• **YOUR INSTRUCTIONS**
In your copy, drop the images and return each record exactly as it stands.

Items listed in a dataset
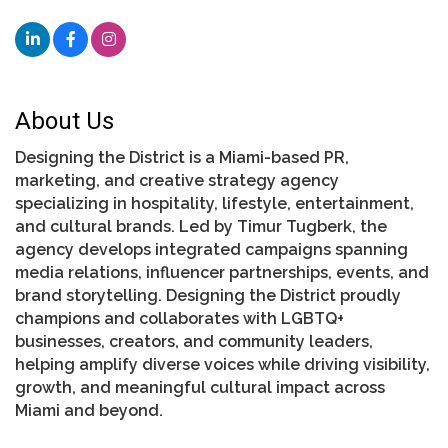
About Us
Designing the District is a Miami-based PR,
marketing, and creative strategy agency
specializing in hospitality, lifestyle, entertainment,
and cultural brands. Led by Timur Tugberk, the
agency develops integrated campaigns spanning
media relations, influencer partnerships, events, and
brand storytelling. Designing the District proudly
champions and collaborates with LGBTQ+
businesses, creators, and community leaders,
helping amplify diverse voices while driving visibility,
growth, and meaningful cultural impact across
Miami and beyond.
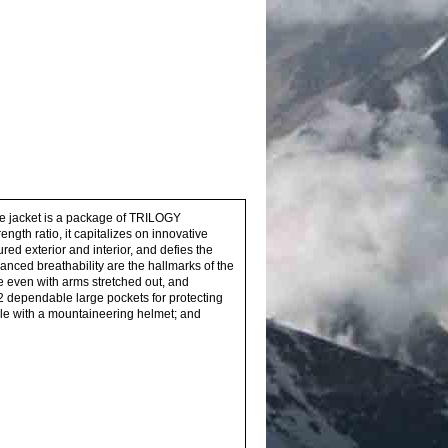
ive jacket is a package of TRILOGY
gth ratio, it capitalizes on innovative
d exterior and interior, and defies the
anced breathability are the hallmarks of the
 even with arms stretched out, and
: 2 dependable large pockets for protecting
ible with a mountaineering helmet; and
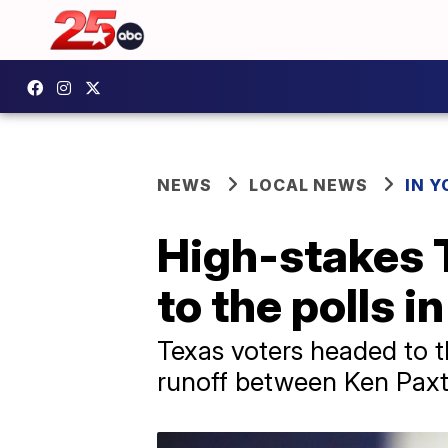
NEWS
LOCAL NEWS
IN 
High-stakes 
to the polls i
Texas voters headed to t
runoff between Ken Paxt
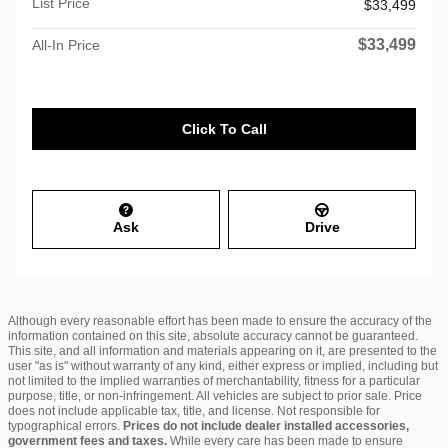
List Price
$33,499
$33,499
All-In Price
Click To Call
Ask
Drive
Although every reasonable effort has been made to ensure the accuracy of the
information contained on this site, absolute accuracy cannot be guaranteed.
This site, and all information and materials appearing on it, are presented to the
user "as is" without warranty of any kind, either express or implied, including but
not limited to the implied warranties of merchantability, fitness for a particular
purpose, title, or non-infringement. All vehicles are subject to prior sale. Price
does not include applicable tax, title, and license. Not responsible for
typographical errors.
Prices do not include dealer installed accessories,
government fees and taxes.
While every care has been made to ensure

• **OUTPUT**
About Us
Designing the District is a Miami-based PR,
marketing, and creative strategy agency
specializing in hospitality, lifestyle, entertainment,
and cultural brands. Led by Timur Tugberk, the
agency develops integrated campaigns spanning
media relations, influencer partnerships, events, and
brand storytelling. Designing the District proudly
champions and collaborates with LGBTQ+
businesses, creators, and community leaders,
helping amplify diverse voices while driving visibility,
growth, and meaningful cultural impact across
Miami and beyond.
ive jacket is a package of TRILOGY
gth ratio, it capitalizes on innovative
d exterior and interior, and defies the
anced breathability are the hallmarks of the
 even with arms stretched out, and
: 2 dependable large pockets for protecting
ible with a mountaineering helmet; and
NEWS
LOCAL NEWS
IN 
High-stakes 
to the polls i
Texas voters headed to t
runoff between Ken Paxt
List Price
$33,499
$33,499
All-In Price
Click To Call
Ask
Drive
Although every reasonable effort has been made to ensure the accuracy of the
information contained on this site, absolute accuracy cannot be guaranteed.
This site, and all information and materials appearing on it, are presented to the
user "as is" without warranty of any kind, either express or implied, including but
not limited to the implied warranties of merchantability, fitness for a particular
purpose, title, or non-infringement. All vehicles are subject to prior sale. Price
does not include applicable tax, title, and license. Not responsible for
typographical errors.
Prices do not include dealer installed accessories,
government fees and taxes.
While every care has been made to ensure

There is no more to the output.